Bu yazımda Sayın Fazilet Özkan Por Hanımefendinin Muhdeber Demirtaş’ın “Kadınların Özgürlüğü” resim sergisi yazısından bahsetmek istiyorum. Fazilet Hanım o güzel üslubu ile sanatı ne güzel anlatmış. Renoir ve Picasso’ dan verdiği örneklerle; sanatın şahı olan, müzik ile yaptığı kıyaslamalarla dansını bitiriyor yazar.
Öğretmenim ellerine, yüreğine sağlık.
Her Gün Yeni Bir Şey Öğreniyoruz!
Dün akşam Flash TV deki bir tartışmada şunu öğrendim: Artık devletlerde ihtilali askerler falan yapmıyormuş. Bunun modası çoktan geçmiş. Şimdi halkın, toplum örgütlerinin yaptığı “modern ihtilaller” varmış. Bunlar demokrasi, insan hakları gibi kavramları da şemsiye gibi kullanıyorlarmış. Bunların liderleri topluluklara konuşmalar yaparak düşüncelerini faşistçe dikte ediyorlarmış. “Gezi” de işte böyle bir girişimmiş. Devletin buna karşı yargı ile tedbir alması da çok normalmiş. Ortada pek çok da örnekler var. İsterseniz bir göz atalım:
- Sudan (2019): 30 yıl boyunca iktidarda kalan Ömer el Beşir, uzun süreli protestolar ve halk ayaklanmaları sonucunda görevden alındı. Bu protestoların temel sebepleri arasında ekonomik sıkıntılar, yolsuzluk ve siyasi baskılar yer alıyordu.
- Cezayir (2019): 20 yıldan fazla bir süre iktidarda kalan Abdülaziz Buteflika, kitlesel protestoların ardından istifa etmek zorunda kaldı. Halk, Buteflika'nın beşinci kez aday olmasına ve yönetimdeki yolsuzluk iddialarına karşı çıkıyordu.
- Kırgızistan (2020): Seçim sonuçlarına yönelik hile iddiaları ve yolsuzluk suçlamaları nedeniyle halk ayaklanmaları yaşandı. Bu protestolar sonucunda iktidar değişikliği gerçekleşti.

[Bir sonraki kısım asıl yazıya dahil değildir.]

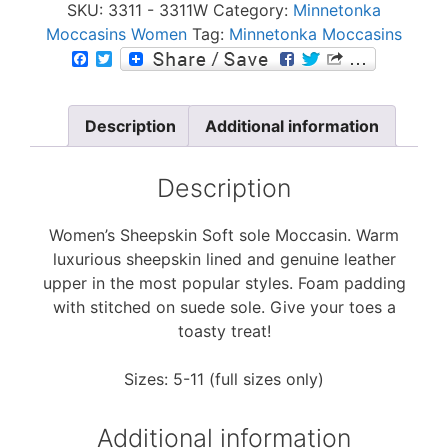
SKU:
3311 - 3311W
Category:
Minnetonka
Moccasins Women
Tag:
Minnetonka Moccasins
F
T
a
w
c
i
e
t
b
t
Description
Additional information
o
e
o
r
k
Description
Women’s Sheepskin Soft sole Moccasin. Warm
luxurious sheepskin lined and genuine leather
upper in the most popular styles. Foam padding
with stitched on suede sole. Give your toes a
toasty treat!
Sizes: 5-11 (full sizes only)
Additional information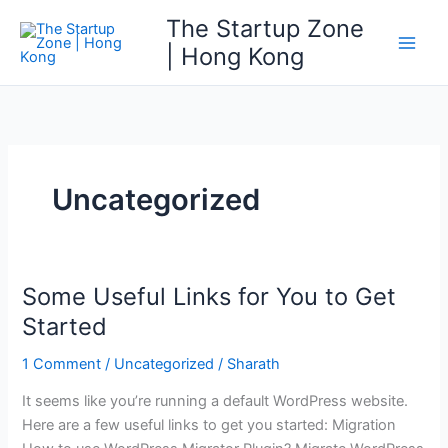
Skip
The Startup Zone
to
| Hong Kong
Main
content
Men
Uncategorized
Some Useful Links for You to Get
Started
1 Comment
/
Uncategorized
/
Sharath
It seems like you’re running a default WordPress website.
Here are a few useful links to get you started: Migration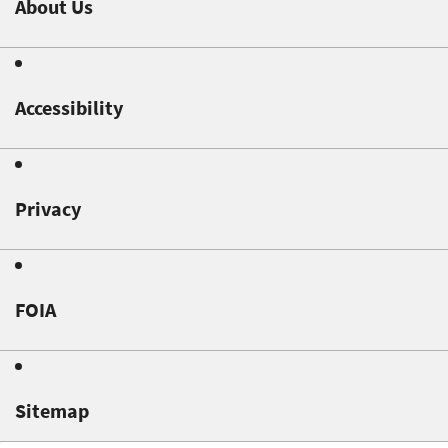
About Us
Accessibility
Privacy
FOIA
Sitemap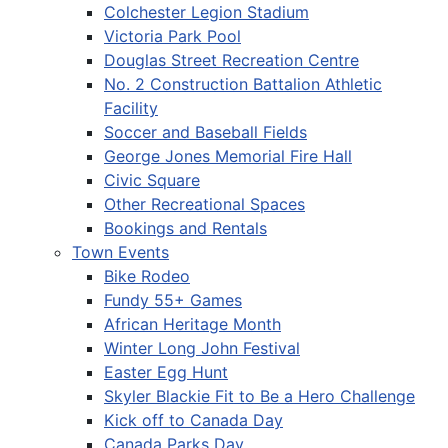
Colchester Legion Stadium
Victoria Park Pool
Douglas Street Recreation Centre
No. 2 Construction Battalion Athletic
Facility
Soccer and Baseball Fields
George Jones Memorial Fire Hall
Civic Square
Other Recreational Spaces
Bookings and Rentals
Town Events
Bike Rodeo
Fundy 55+ Games
African Heritage Month
Winter Long John Festival
Easter Egg Hunt
Skyler Blackie Fit to Be a Hero Challenge
Kick off to Canada Day
Canada Parks Day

- Suriye (2024): 2011 yılında başlayan halk ayaklanması ve ardından gelen iç savaşın sonucunda, 2024 yılında 61 yıldır hüküm süren Baas rejimi sona erdi. Bu süreçte, rejimin baskıcı politikaları ve halkın demokrasi talepleri belirleyici oldu.
Bu olayların ortak sebepleri arasında ekonomik zorluklar, yolsuzluk, siyasi baskılar ve halkın demokrasi talepleri bulunmaktadır. Her bir durumda, uzun süreli iktidarların halkın beklentilerini karşılayamaması ve otoriter yönetim tarzları, kitlesel protestolara ve sonunda iktidar değişikliklerine yol açmıştır. (Sonuç hariç, bize ne kadar benziyor değil mi?)
Bir de Avrupa ülkelerine bakalım. Fransa’da, Almanya’da İngiltere’de her gün onlarca halk direnişleri oluyor. Halk, devlete istediğini söylüyor. Aşırı disiplinsizlik yapılmadıkça polis müdahale etmiyor. Bu ülkelerde defalarca hükümetler değişti, yenileri kuruldu. Kimse ihtilal oldu, olacak demedi.
Yönetimden halkın bir şeyler istemesi onun en tabii yasal hakkıdır. Kelli felli yorumcularımız bunu ne zaman öğrenecekler? Biliyorsunuz teflon tavaya bir şey yapışmaz. AKP’ de üstüne yapışmayan bütün suçları muhalefete atmakta büyük bir maharet gösteriyor.